Janet thought the snap was a tree branch, as her right foot, at full running stride, plunged into a pothole and remained there, while she abruptly collapsed down onto it.

I didn’t hear the crack but saw the results: her foot turned at an angle that suggested a very bad break.

The moment was sickening for a whole whack of reasons – my friend’s searing pain, the odd angle of her foot (gut wrenching for any runner who fears leg injuries); and then, finally, the terrifying realization that we were in the worst possible place on our day-break run for this accident to occur: a remote stretch of the Don Valley running trail, a kilometre from the nearest stairs leading up to a bridge and help.

And we were without a cell phone.

That was our second mistake.

About eight minutes earlier we stood on the walking bridge that joins the west and east Riverdale Parks, looking down at our usual route along the path by the river, which was covered in thick snowy slush. We contemplated taking the road, but dissed that option as if it for wimps and decided to risk getting soakers.

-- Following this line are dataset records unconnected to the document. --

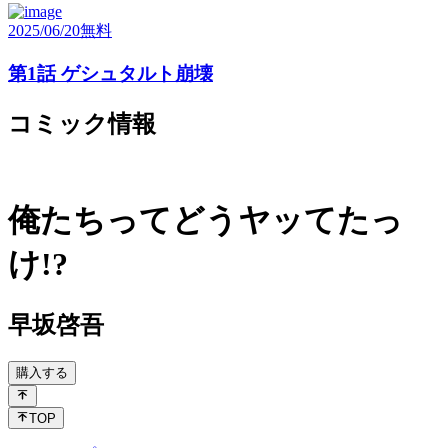
2025/06/20
無料
第1話 ゲシュタルト崩壊
コミック情報
俺たちってどうヤッてたっ
け!?
早坂啓吾
購入する
TOP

That would be our first mistake: That we risked far more than soakers when we did not base our decision, first, on safety.

Sometimes – too often — we runners feel so strong, so invincible, like superheroes who can extend the range of a car because we can run a half marathon or marathon distance to fetch gas should that mere machine run out of fuel in the middle of nowhere.

Tuesday morning reminded me that a) we should always carry a cell phone, even while running with friends b) we are not invincible; our bones do break c) Toronto may be a big city yet we constantly run into remote wild spots or even dodgy urban pockets that put us out of reach of easy help.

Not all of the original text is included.